Monkey365 helps streamline the process of performing not only Microsoft 365, but also Azure subscriptions and Microsoft Entra ID Security Reviews.

160+ checks covering industry defined security best practices for Microsoft 365, Azure and Microsoft Entra ID.

All rulesets are located at $monkey365_DIR/rules/ruleset directory.

Monkey365 will help consultants to assess cloud environment and to analyze the risk factors according to controls and best practices. The report will contain structured data for quick checking and verification of the results.

Supported standards

By default, the HTML report shows you the CIS (Center for Internet Security) Benchmark. The CIS Benchmarks for Azure and Microsoft 365 are guidelines for security and compliance best practices.

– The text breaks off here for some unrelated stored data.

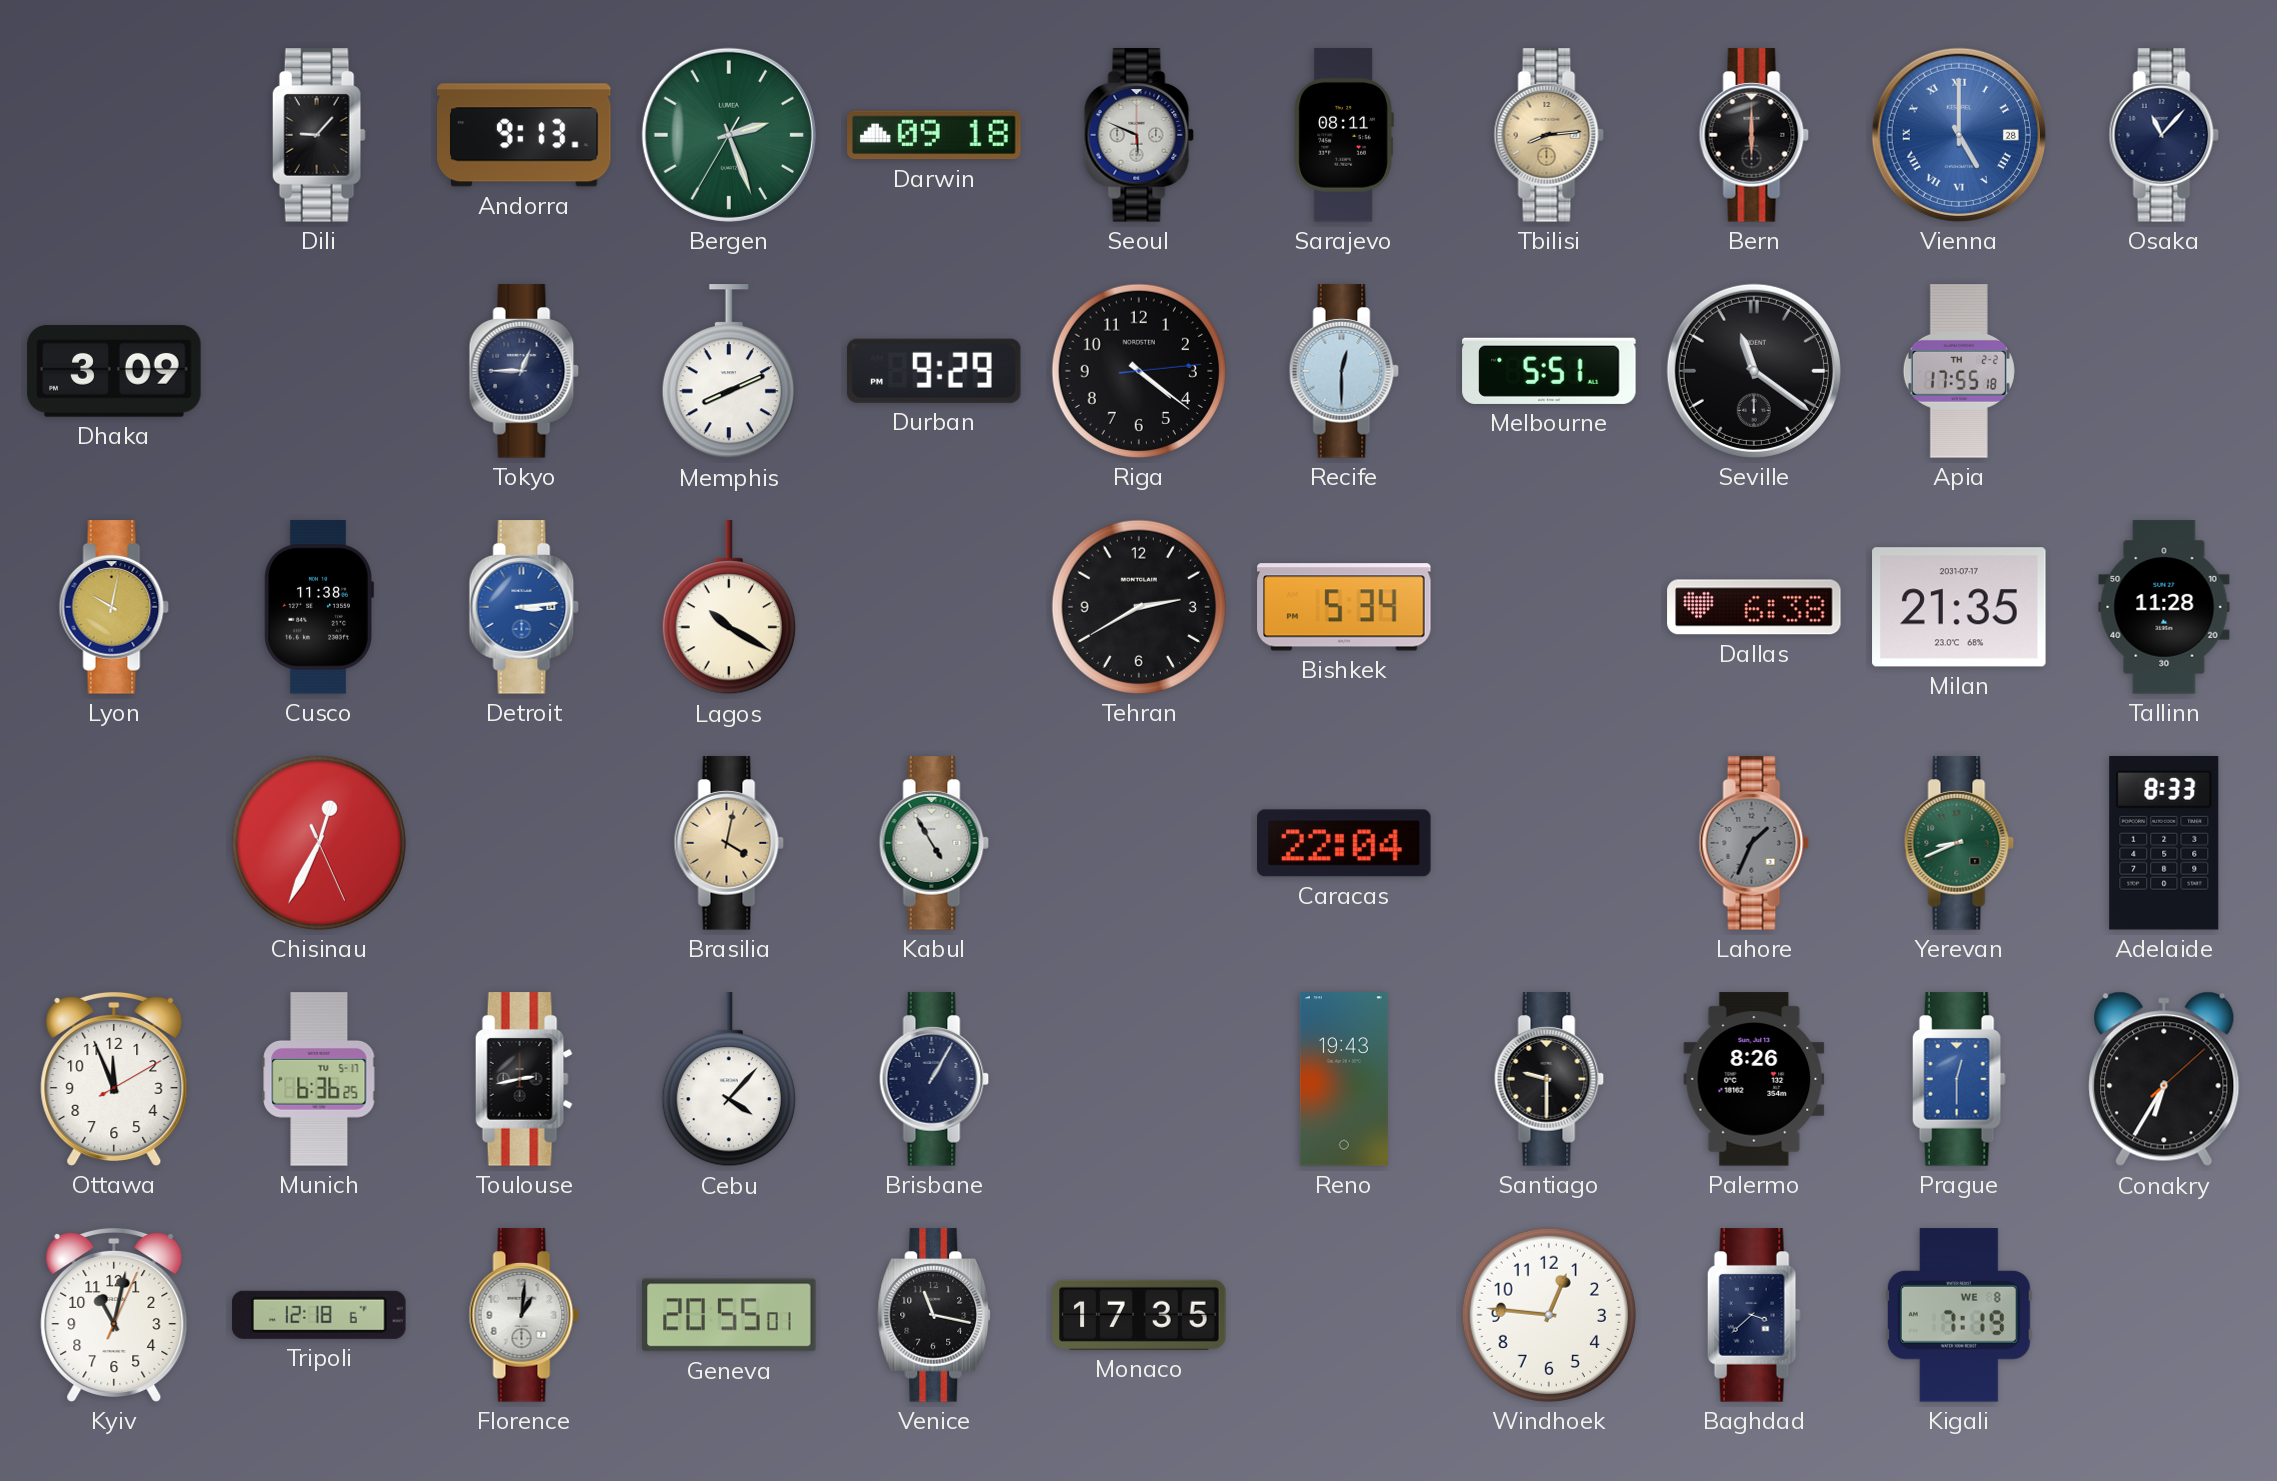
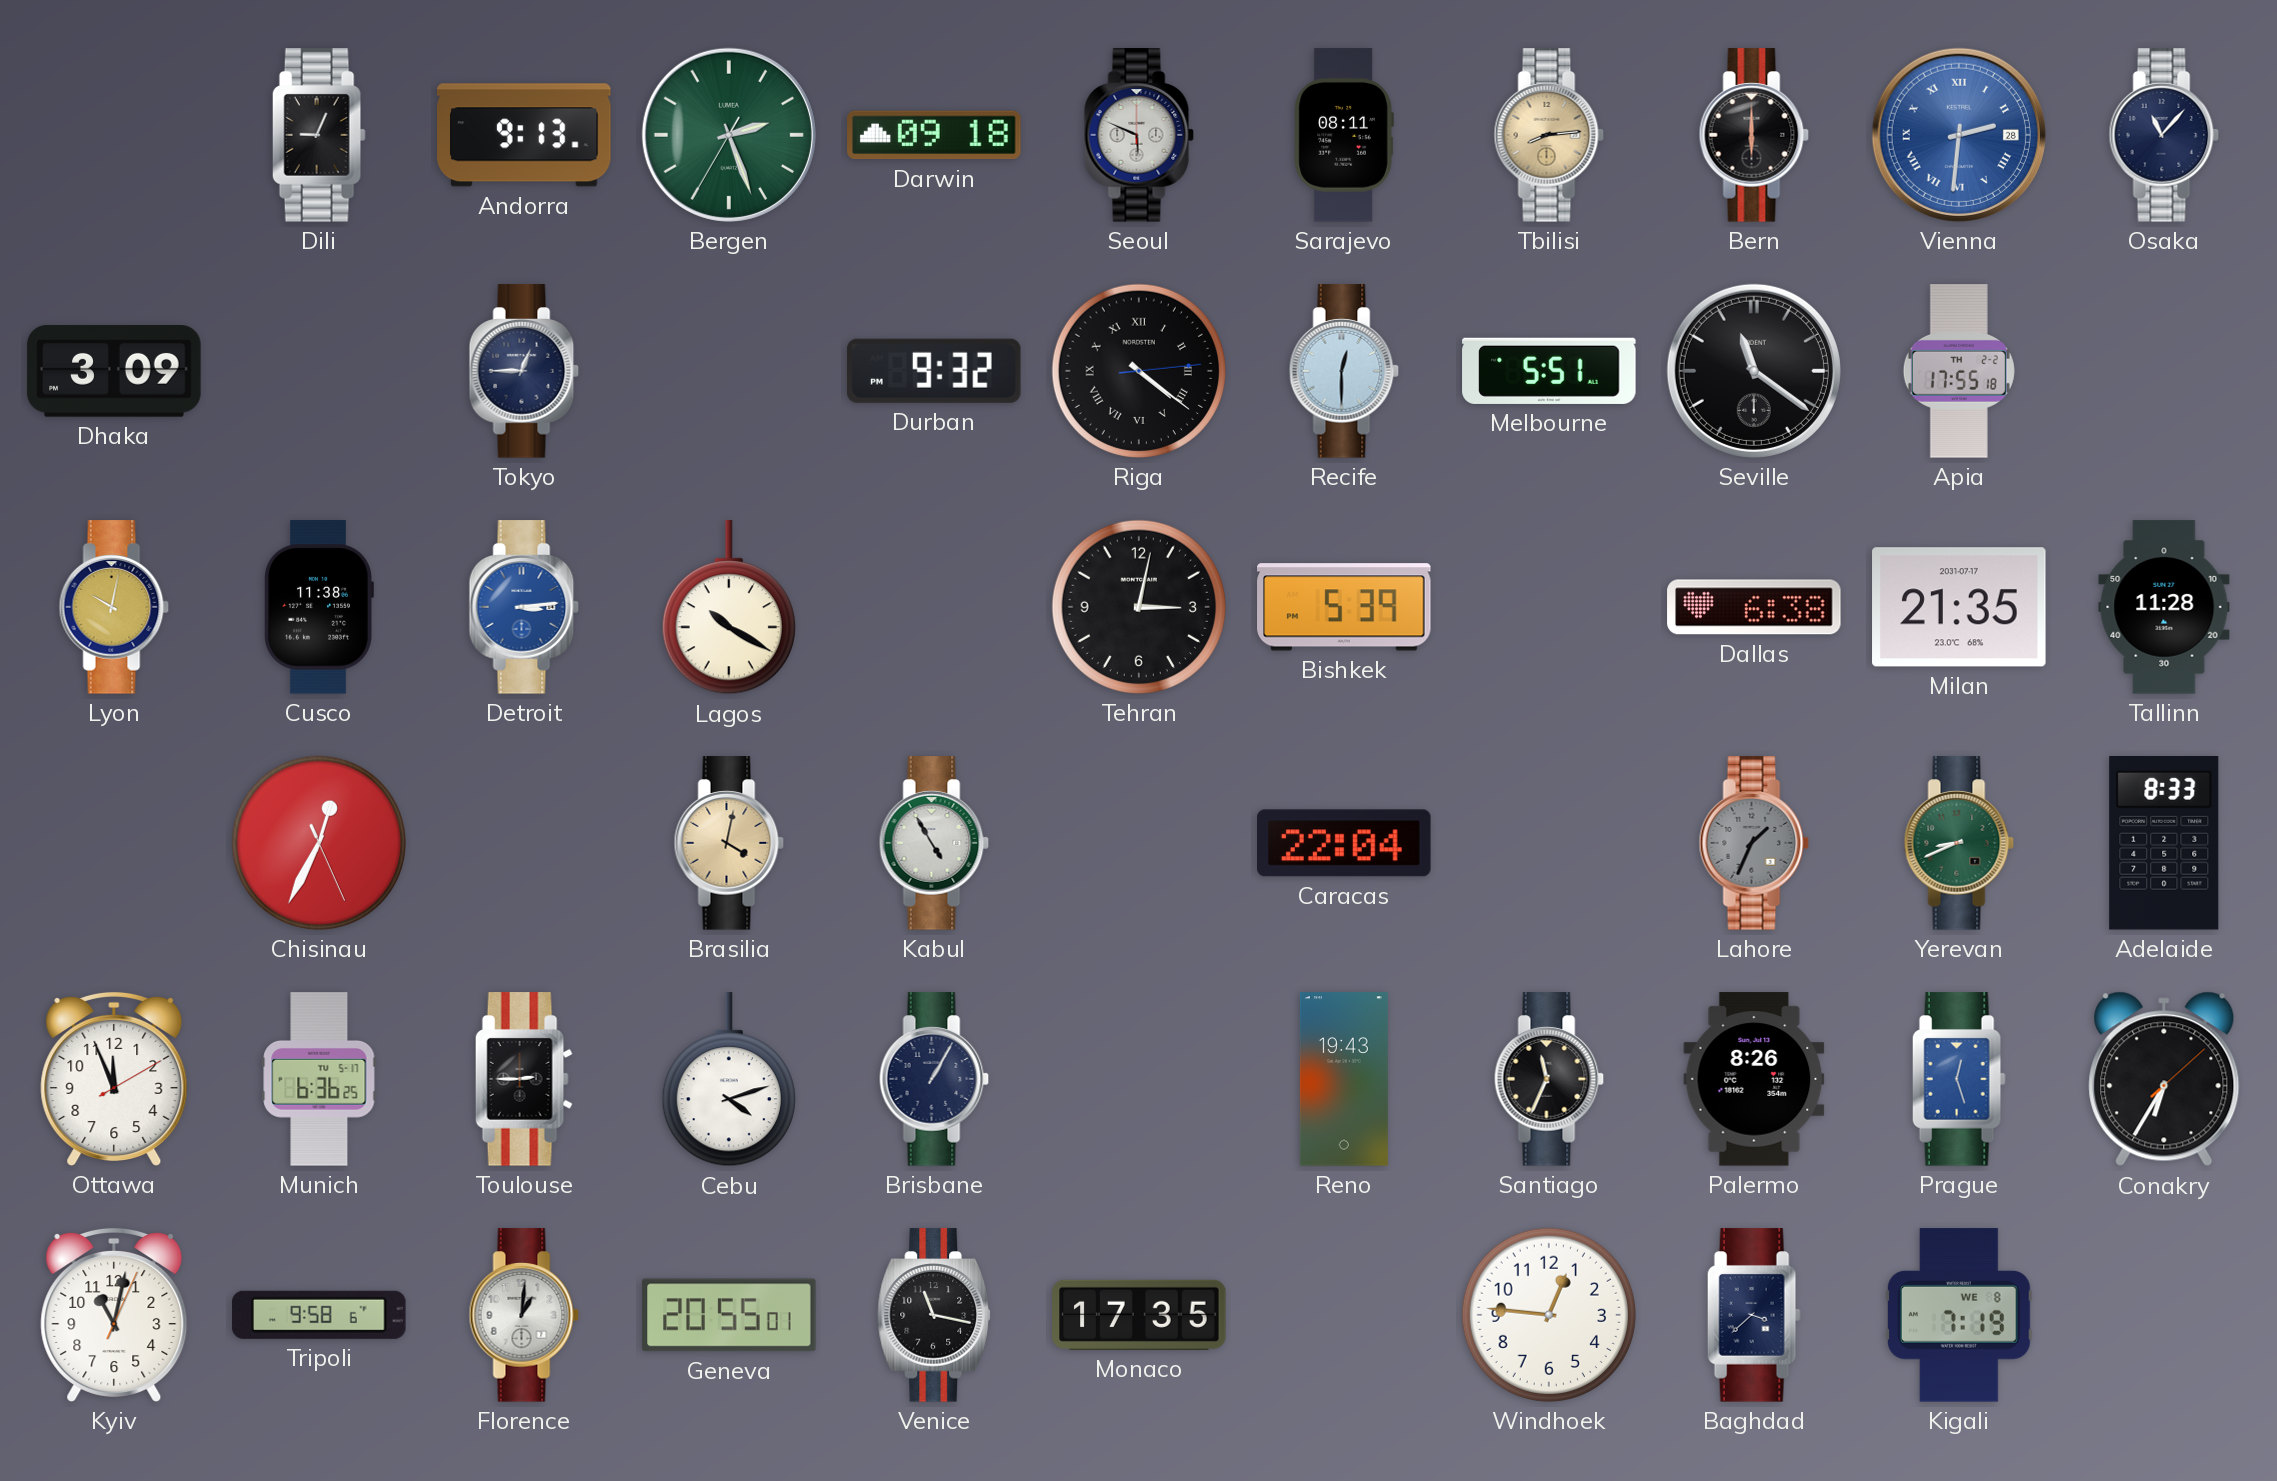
Dili: 9:07 -> 9:04
Vienna: 5:00 -> 2:31
Memphis: 8:11 -> none
Durban: 9:29 -> 9:32
Riga numerals: Arabic -> Roman
Tehran: 2:40 -> 3:02
Bishkek: 5:34 -> 5:39
Toulouse: 2:43 -> 2:45
Cebu: 4:07 -> 4:12
Santiago: 9:30 -> 11:34
Prague: 12:30 -> 12:27
Tripoli: 12:18 -> 9:58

The following standards are supported by Monkey365:

  • CIS Microsoft Azure Foundations Benchmark v1.4.0, v1.5.0
  • CIS Microsoft 365 Foundations Benchmark v1.4.0, v1.5.0

More standards will be added in next releases (NIST, HIPAA, GDPR, PCI-DSS, etc..) as they are available.

Notes about security controls

For each standard, and depending on the environment, there is a list of applicable controls. Depending on the standard, some checks may be procedure, or process related best-practices, so this can't be verified by Monkey365. Some of them don't have any rule implemented yet, but will have in the future.